» What you need to do
Which lines belong in the answer? Exactly those from the line containing "Microsoft Office Install" through the last line of the records below, repeated as written.

» Provided material
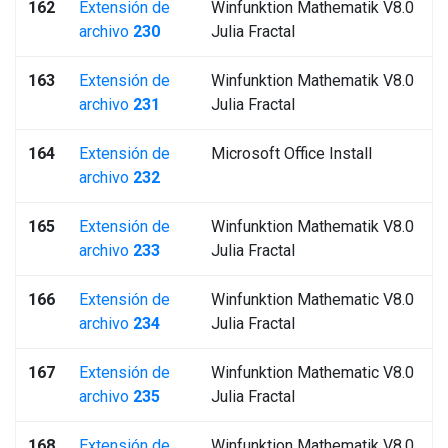
162
Extensión de
Winfunktion Mathematik V8.0
archivo
230
Julia Fractal
163
Extensión de
Winfunktion Mathematik V8.0
archivo
231
Julia Fractal
164
Extensión de
Microsoft Office Install
archivo
232
165
Extensión de
Winfunktion Mathematik V8.0
archivo
233
Julia Fractal
166
Extensión de
Winfunktion Mathematic V8.0
archivo
234
Julia Fractal
167
Extensión de
Winfunktion Mathematic V8.0
archivo
235
Julia Fractal
168
Extensión de
Winfunktion Mathematik V8.0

» Answer for the task
Microsoft Office Install
archivo
232
165
Extensión de
Winfunktion Mathematik V8.0
archivo
233
Julia Fractal
166
Extensión de
Winfunktion Mathematic V8.0
archivo
234
Julia Fractal
167
Extensión de
Winfunktion Mathematic V8.0
archivo
235
Julia Fractal
168
Extensión de
Winfunktion Mathematik V8.0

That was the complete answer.